Turkish President Recep Tayyip Erdogan on Wednesday promised to expand his country’s incursion into Kurdish-controlled regions of northern Syria, dismissing the Trump administration’s pleas for restraint on the part of its NATO ally.
As Turkey’s air and ground offensive in the Kurdish enclave of Afrin stretched into its fifth day, Erdogan threatened to push on to nearby Manbij, about 60 miles to the east. That move would put Turkish forces in direct confrontation with U.S.-backed YPG militia and, potentially, American troops deployed there.
“With the Olive Branch operation, we have once again thwarted the game of those sneaky forces whose interests in the region are different,” Erdogan said in a speech in Ankara, referring to the ironically named anti-Kurd offensive.
“Starting in Manbij, we will continue to thwart their game,” he added.

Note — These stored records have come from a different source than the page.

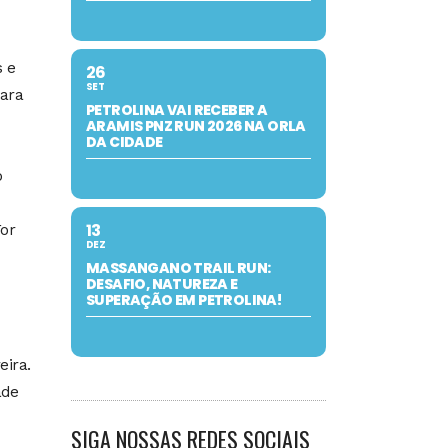
s e
26
SET
para
PETROLINA VAI RECEBER A
ARAMIS PNZ RUN 2026 NA ORLA
DA CIDADE
o
13
For
DEZ
MASSANGANO TRAIL RUN:
DESAFIO, NATUREZA E
SUPERAÇÃO EM PETROLINA!
eira.
ade
SIGA NOSSAS REDES SOCIAIS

Erdogan commenced artillery and air strikes against Kurdish militia in Afrin on Saturday, targeting YPG units located along the mountainous border between Turkey and Syria. Turkey considers the YPG — known as the People’s Defense Units — to be an arm of the Kurdistan Workers Party (PKK), a Kurdish separatist group that both Washington and Ankara have designated as a terrorist organization.

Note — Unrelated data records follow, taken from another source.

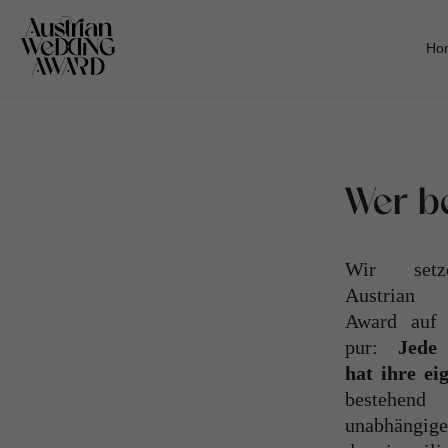
Ho
Wer b
Wir set
Austrian
Award auf 
pur:
Jede
hat ihre e
bestehend
unabhängige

YPG units are a key component of the U.S.-backed Syrian Democratic Forces, and figure prominently into the Trump administration’s plan to maintain a long-term presence in Syria to prevent the resurgence of the Islamic State there. The plan has angered Turkey, which views an empowered Kurdish force on its southern flank as a grave national security threat.
Predominantly Kurdish SDF units ousted ISIS fighters from Manbij in 2016. Since then, Turkey has accused the U.S. of waffling on a promise to make sure the area reverted to Arab control.
To ward off a potential confrontation between NATO allies, President Donald Trump phoned Erdogan on Wednesday and urged the Turkish leader to wind down his offensive. Trump emphasized the need for Washington and Ankara to focus on finishing off the last of ISIS in Syria, according to White House officials.
Still, the Turkish campaign against Kurdish forces in Afrin showed no signs of waning as of Wednesday. International observers and Kurdish officials say airstrikes are still pummeling targets across the region, reports CBS News. An estimated 5,000 people have been displaced inside Afrin, and Kurdish forces are not allowing civilians to leave the area, according to the United Nations.
So far, Turkish ground forces have been slowed by stiff Kurdish resistance and Afrin’s difficult terrain. The delay has given U.S.-backed Syrian fighters in the Manbij time to prepare to meet a potential Turkish incursion, according to their spokesman Sharfan Darwish.
“We are in full readiness to respond to any attack,” he said Wednesday, according to Reuters.